この研究は、多施設共同、患者と評価者の二重盲検、ランダム化対照臨床試験です。カナダの四つの病院が参加し、具体的なランダム化方法は病院ごとに層別化され、患者は脳波ガイド下の麻酔を受ける群または従来の麻酔を受ける群に1:1の割合で無作為に割り当てられました。主要な臨床評価項目は術後1日から5日以内のせん妄発生率であり、また集中治療室(ICU)と病院での入院日数やその他の重篤な有害事象(術中覚醒、医療合併症、30日間の死亡率など)も記録しました。

参加基準と除外基準

参加者は60歳以上で心臓手術を計画しており、体外循環を使用する必要があります。除外基準には、術前にせん妄がある患者、聴力障害がある患者、英語またはフランス語を読むまたは書くことができない患者、過去に術中覚醒があった患者が含まれます。

実施手順

  1. ランダム化:患者は脳波ガイド下の麻酔群(n=567)と従来の麻酔群(n=573)に無作為に分けられました。
  2. 麻酔管理:脳波ガイド群の麻酔科医は脳波モニタリングを使用し、揮発性麻酔薬の使用を可能な限り減らし、従来群の麻酔科医はこのモニタリングを使用しませんでした。
  3. データ収集と分析:術後、訓練を受けた研究者が毎日患者のせん妄状況を評価し、主に混乱評価法(Confusion Assessment Method, CAM)およびICU専用のCAM-ICU法を使用して評価結果の客観性と一貫性を確保しました。

研究結果

主要結果

  1. せん妄発生率:術後1日から5日以内に、脳波ガイド群では102人の患者(18.15%)がせん妄を発症し、従来の麻酔群では103人の患者(18.10%)がせん妄を発症し、差異は統計的に有意ではありませんでした(差異0.05%、95%信頼区間CI:-4.57%から4.67%)。
  2. 麻酔量と脳波抑制時間:脳波ガイド群の揮発性麻酔薬最小肺胞濃度(MAC)の中央値は従来群よりも0.14低く(0.66対0.80)、脳波抑制時間は7.7分減少しました(11.7分から4.0分に減少)。

二次結果と有害事象

  1. ICUと病院の入院日数:両群のICUおよび病院の入院日数の中央値には明確な差はありませんでした。
  2. 術中覚醒とその他の合併症:術中覚醒を報告した患者はおらず、脳波ガイド群の医療合併症発生率は11.3%、従来群は12.7%でした。
  3. 30日間の死亡率:脳波ガイド群の30日間死亡率は1.4%で、従来群の2.3%よりも低かったです。

解釈と分析

脳波ガイド下の麻酔群では麻酔深度と脳波抑制時間が減少しましたが、術後せん妄の発生率を有意に低下させることはできませんでした。

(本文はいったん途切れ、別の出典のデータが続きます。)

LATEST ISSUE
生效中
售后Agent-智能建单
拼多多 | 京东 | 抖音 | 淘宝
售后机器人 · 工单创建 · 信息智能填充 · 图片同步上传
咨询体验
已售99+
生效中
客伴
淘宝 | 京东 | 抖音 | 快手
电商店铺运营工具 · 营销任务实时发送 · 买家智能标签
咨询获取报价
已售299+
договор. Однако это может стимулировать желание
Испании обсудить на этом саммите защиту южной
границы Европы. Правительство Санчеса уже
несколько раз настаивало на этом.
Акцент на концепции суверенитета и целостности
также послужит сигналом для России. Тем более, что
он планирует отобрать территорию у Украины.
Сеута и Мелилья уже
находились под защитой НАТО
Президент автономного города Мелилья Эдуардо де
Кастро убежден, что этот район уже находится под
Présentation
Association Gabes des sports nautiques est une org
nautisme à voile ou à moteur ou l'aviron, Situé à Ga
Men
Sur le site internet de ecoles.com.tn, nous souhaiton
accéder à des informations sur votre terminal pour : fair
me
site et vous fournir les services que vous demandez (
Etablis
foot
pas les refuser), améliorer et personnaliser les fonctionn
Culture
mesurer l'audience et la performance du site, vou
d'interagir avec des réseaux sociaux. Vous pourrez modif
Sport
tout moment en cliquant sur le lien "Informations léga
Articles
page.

他の二次的な臨床評価項目(ICU入院時間、術後合併症など)への影響も有意ではありませんでした。これは、特定の手術タイプおよび患者群において脳波ガイド麻酔が明確な利点を持たないことを示唆しています。

研究結論と価値

この研究の結論は、高齢の心臓手術患者に対して、脳波ガイド麻酔を使用しても術後せん妄の発生率を低下させることはできないというものです。これは、以前の小規模研究や非心臓手術患者の結果とは一致しておらず、異なる患者群や手術タイプにおける脳波ガイド麻酔の実際の効果を調査するためのさらなる研究が必要です。

研究のハイライト

  1. 大規模なサンプルサイズと多施設設計:研究結果の信頼性と普遍性を高めました。
  2. 厳格な二重盲検デザイン:潜在的なバイアスを減少させました。
  3. 精密な麻酔深度の制御:結果は期待に反しましたが、研究方法は高度な技術応用とデータ管理を示しています。

重要な意義

この研究は、今後の臨床実践において重要な意義を持ち、高齢患者の心臓手術において麻酔科医が他のせん妄予防策を検討する必要性を強調しています。脳波ガイド麻酔がせん妄発生率を有意に低下させることはできませんでしたが、麻酔深度の精密な制御は術中管理の理解と最適化に寄与する可能性があります。

その他の重要な情報

この研究は、せん妄が長期的な認知機能に及ぼす影響の可能性も考慮しており、これらの患者の長期的な健康状態を追跡することを計画しています。これらのデータは、将来のより効果的な介入策を提供するための根拠となるでしょう。